**Material shown**

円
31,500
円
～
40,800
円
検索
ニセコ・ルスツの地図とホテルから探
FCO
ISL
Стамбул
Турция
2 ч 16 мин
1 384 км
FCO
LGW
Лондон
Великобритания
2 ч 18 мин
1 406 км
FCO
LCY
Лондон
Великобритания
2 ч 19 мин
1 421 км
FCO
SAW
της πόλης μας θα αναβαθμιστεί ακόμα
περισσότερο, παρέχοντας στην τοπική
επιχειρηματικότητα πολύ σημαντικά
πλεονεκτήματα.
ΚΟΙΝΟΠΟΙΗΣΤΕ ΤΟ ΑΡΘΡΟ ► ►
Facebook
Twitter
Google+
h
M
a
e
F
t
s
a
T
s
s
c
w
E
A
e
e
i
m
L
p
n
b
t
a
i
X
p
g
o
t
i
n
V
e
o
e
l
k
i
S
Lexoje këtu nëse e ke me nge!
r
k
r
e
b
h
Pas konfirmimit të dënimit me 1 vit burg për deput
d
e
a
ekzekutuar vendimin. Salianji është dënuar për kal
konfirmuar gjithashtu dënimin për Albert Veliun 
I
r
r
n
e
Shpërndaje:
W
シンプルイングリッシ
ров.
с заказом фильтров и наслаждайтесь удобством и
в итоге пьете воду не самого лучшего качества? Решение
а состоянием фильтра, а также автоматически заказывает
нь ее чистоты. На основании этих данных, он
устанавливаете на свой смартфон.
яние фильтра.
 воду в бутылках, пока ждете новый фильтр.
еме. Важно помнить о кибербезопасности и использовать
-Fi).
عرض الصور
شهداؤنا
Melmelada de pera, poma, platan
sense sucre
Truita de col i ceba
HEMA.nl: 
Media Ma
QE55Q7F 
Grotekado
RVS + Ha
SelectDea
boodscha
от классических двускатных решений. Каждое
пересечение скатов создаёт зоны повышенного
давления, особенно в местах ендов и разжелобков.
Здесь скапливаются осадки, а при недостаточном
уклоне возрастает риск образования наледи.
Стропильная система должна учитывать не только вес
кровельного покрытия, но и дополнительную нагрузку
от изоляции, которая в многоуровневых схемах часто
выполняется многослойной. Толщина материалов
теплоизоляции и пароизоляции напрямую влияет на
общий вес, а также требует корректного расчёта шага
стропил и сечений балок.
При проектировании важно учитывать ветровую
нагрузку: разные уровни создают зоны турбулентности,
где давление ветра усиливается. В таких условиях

**Work instructions**
If a line in the listing contains the string "зоны", copy it.

**Written response**
пересечение скатов создаёт зоны повышенного
нагрузку: разные уровни создают зоны турбулентности,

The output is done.